The Beat exploded into the charts in 1979 with their ska-influenced cover of Smokey Robinson and The Miracles’ Tears Of A Clown, issuing a fistful of classic singles and a trio of top-quality albums before imploding in 1983. Singers Dave Wakeling and Ranking Roger went in to form General Public before a rather messy arrangement saw The Beat bifurcate into The Beat featuring Ranking Roger and The Beat starring Dave Wakeling until Roger’s untimely death in 2019. With the deaths of saxophone player Saxa and drummer Everett Morton, Wakeling now remains the sole original member.

Forced to tour in America as The English Beat, ironically the current version of the band is largely comprised of players from Los Angeles and Mexico, with Wakeling and fellow frontman Antonee First Class (possibly not the name on his birth certificate) the only English members.

Opening with a cover of Prince Buster’s Rough Rider, the band settles into a setlist stuffed with classic Beat Hits. If Wakeling, once renowned as a political firebrand with chiseled good looks now carries the demeanor of your Uncle Dave at your cousin’s wed- ding reception, Antonee’s energy more than makes up for it. In any case, this is a set of songs that speaks for itself.

Twist and Crawl, Hands Off She’s Mine, Best Friend; remember when pop music was sharp, smart and fun? The audience does and they lap up every note. The band is sharp, smart, and fun too, sax player Matt Morish has Saxa’s staccato sax tone nailed down and the rhythm section of Brian Nucci Cantrell on drums and Brad Engstrom on bass are tight yet supple just as they should be.

While Wakeling’s singing and guitar playing remain on point, his between-song banter seems a little forced and over-rehearsed, the price to pay for playing the same songs night after night, year after year I suppose. But then again if it’s not broken, and it certainly isn’t, then why fix it?

Never likely to attract a Tory-loving audience, Stand Down Margaret, mashed up with Prince Buster’s Whine and Grine, is met as rapturously as you would expect with Wakeling commenting that with a cost of living crisis and the looming prospect of nuclear armageddon, not much seems to have changed.

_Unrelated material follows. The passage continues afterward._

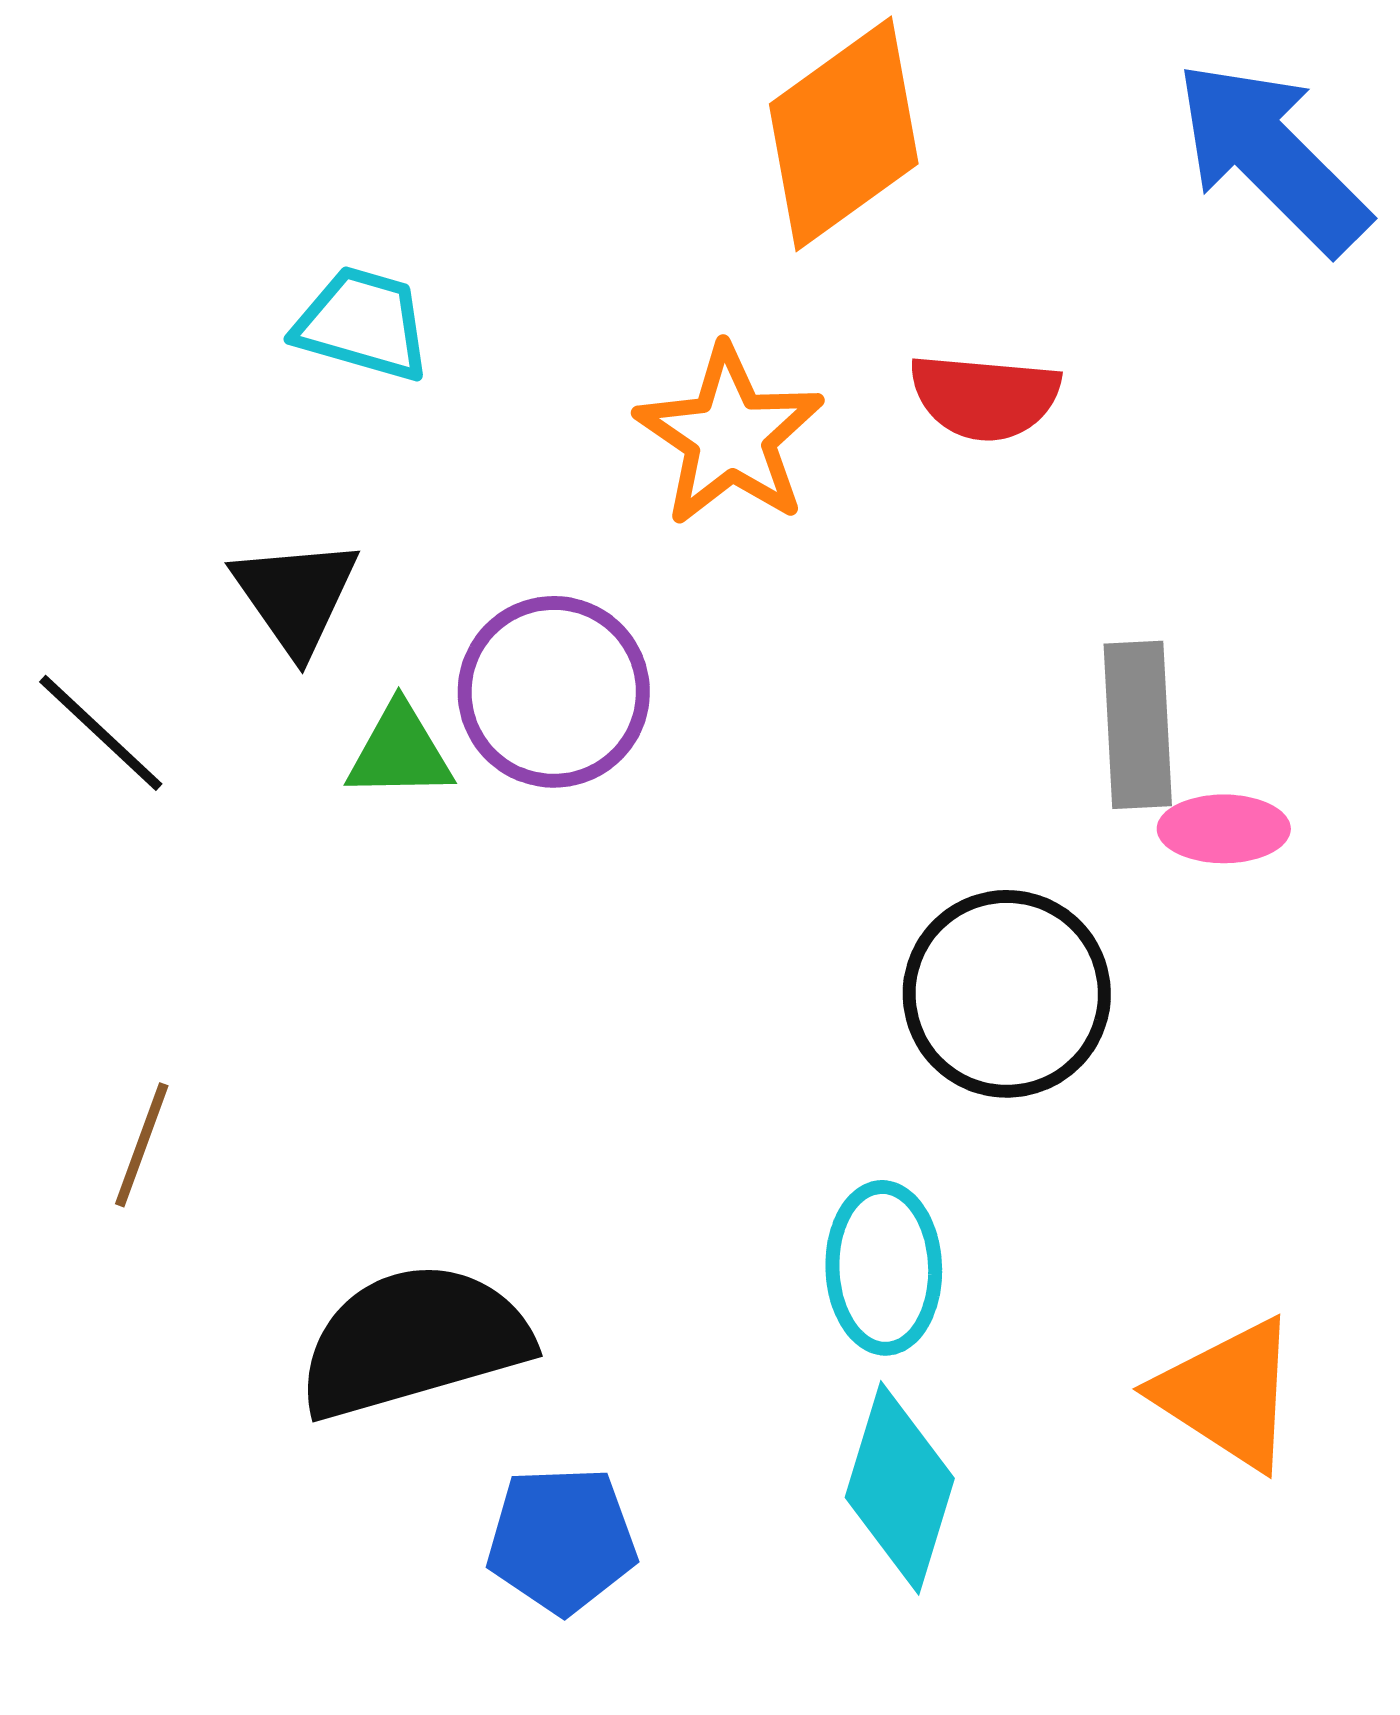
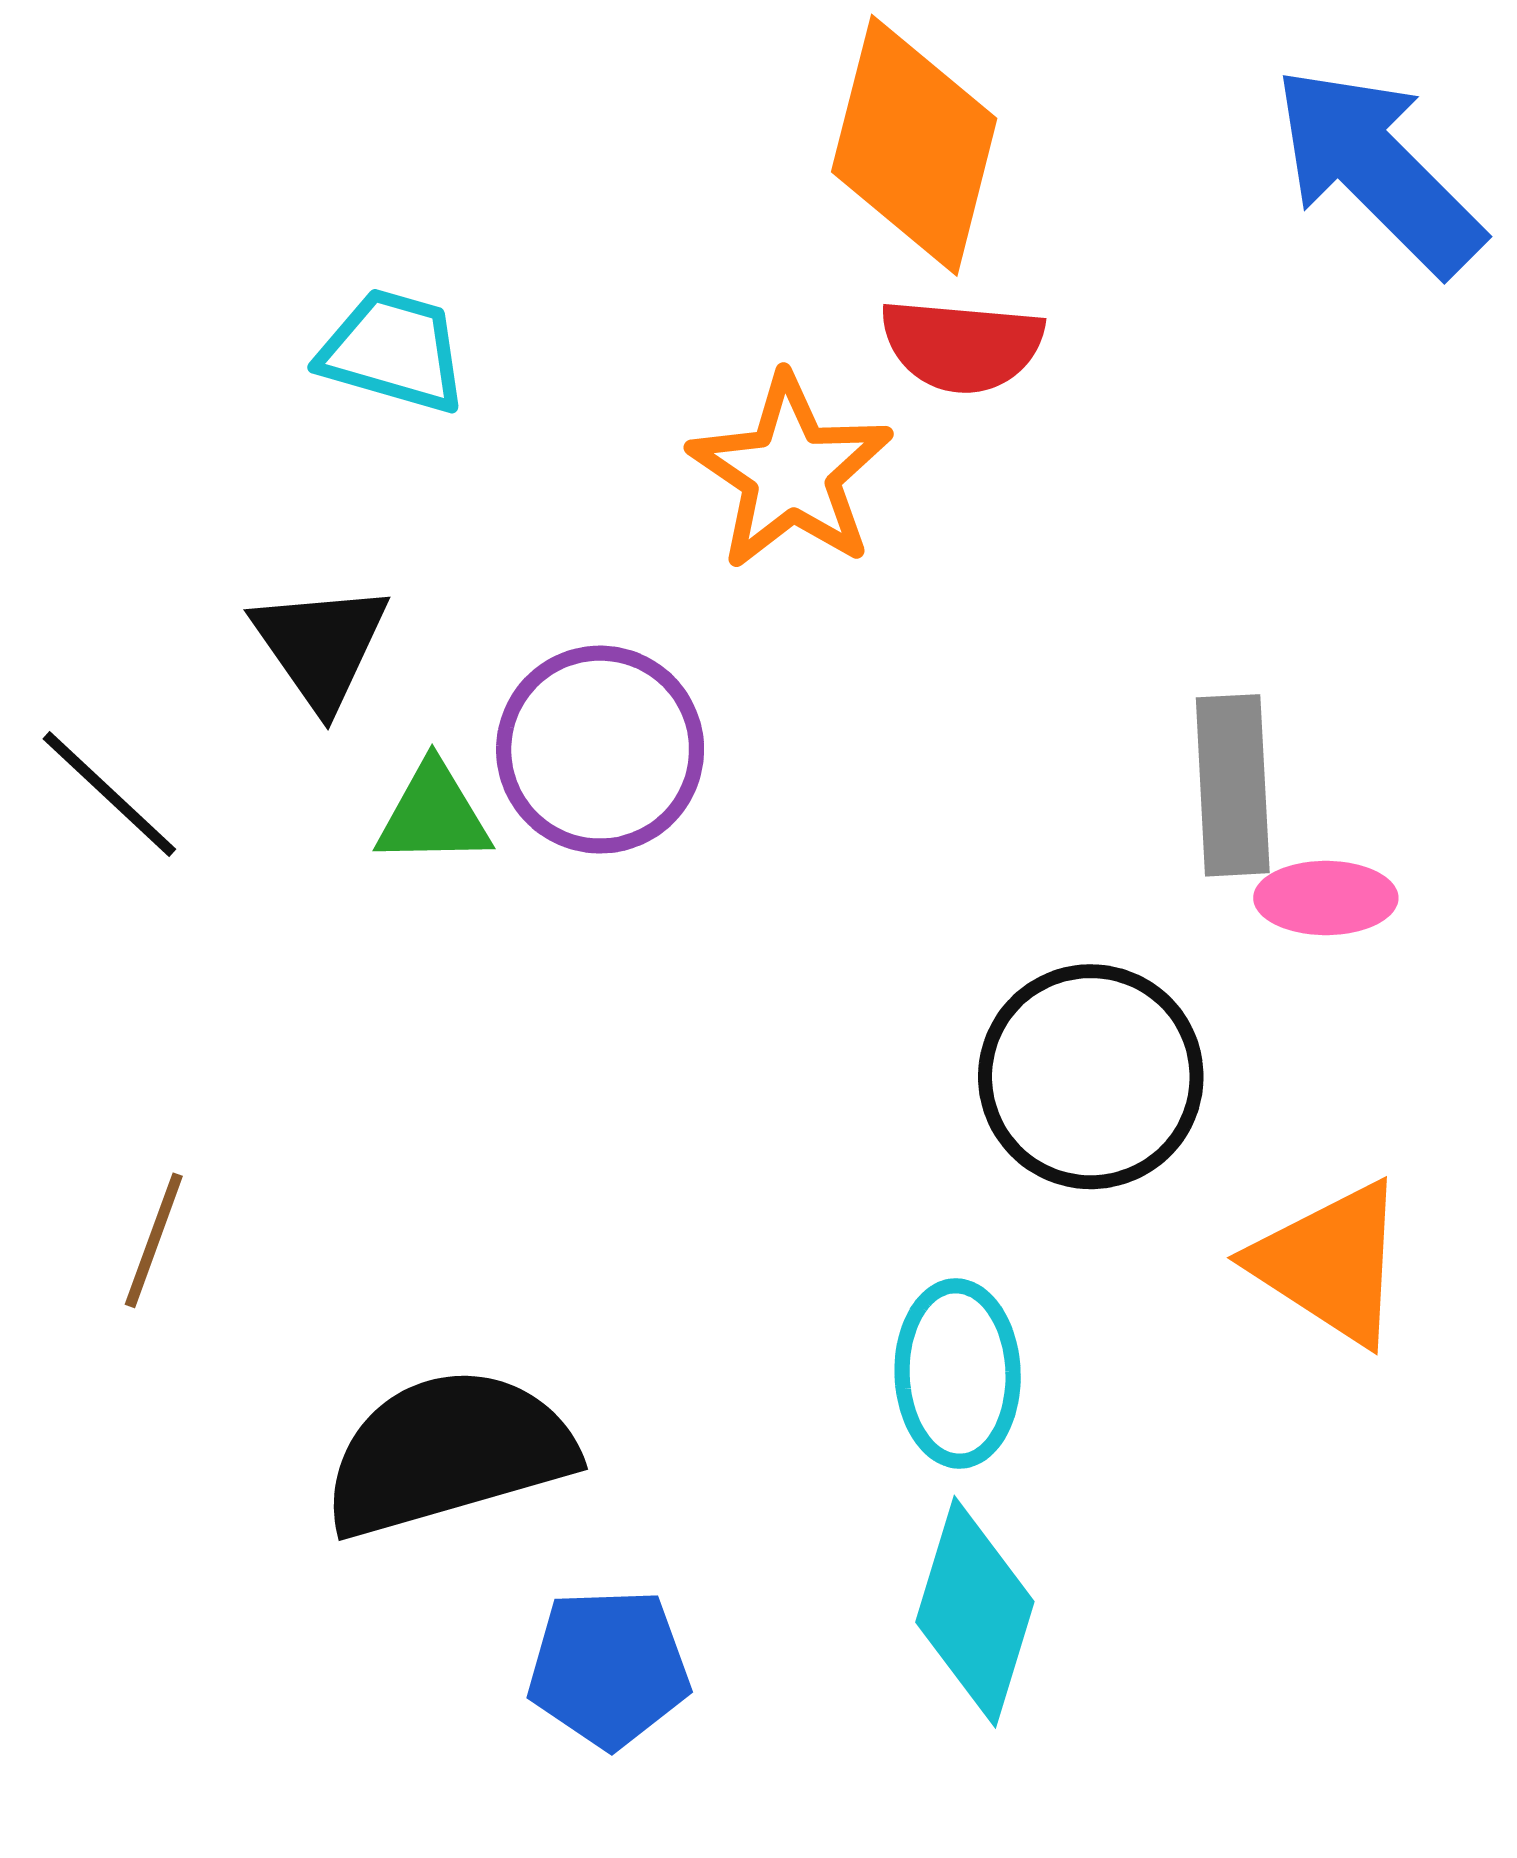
orange diamond: (844, 134) -> (914, 145), turned -40
red semicircle: (985, 397) -> (962, 346), moved
orange triangle: (1228, 1394) -> (1330, 1263), moved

And still, the hits keep coming: Too Nice To Talk To, Doors Of Your Heart, Ranking Full Stop, and, perhaps best of all, Mirror In The Bathroom. Tears Of A Clown is, of course, saved for the encore after which Wakeling takes his leave, leaving Antonee to lead the band through an extended version of The Pioneers’ Jackpot to close the show. It’s those hits that you go home singing though. It may be forty years since the band first broke up but a great song never dies and there have been more than a few to choose from tonight.